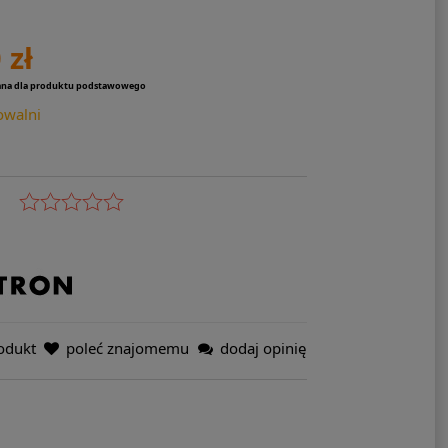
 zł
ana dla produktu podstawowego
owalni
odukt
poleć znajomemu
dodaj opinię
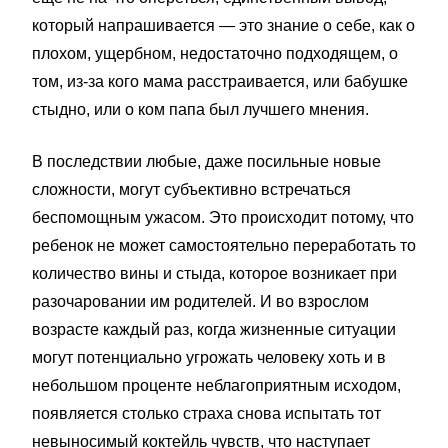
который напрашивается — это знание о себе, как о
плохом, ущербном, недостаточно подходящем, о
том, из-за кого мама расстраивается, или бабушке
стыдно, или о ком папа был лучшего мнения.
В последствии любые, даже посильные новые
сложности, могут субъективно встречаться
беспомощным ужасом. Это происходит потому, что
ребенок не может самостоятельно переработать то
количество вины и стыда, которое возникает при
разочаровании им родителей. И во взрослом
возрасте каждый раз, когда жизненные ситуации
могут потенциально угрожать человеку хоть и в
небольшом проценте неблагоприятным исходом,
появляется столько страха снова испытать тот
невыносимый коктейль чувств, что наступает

____

Where the string "могут" occurs in a line of the listing, copy the line.

Solution for this problem:
сложности, могут субъективно встречаться
могут потенциально угрожать человеку хоть и в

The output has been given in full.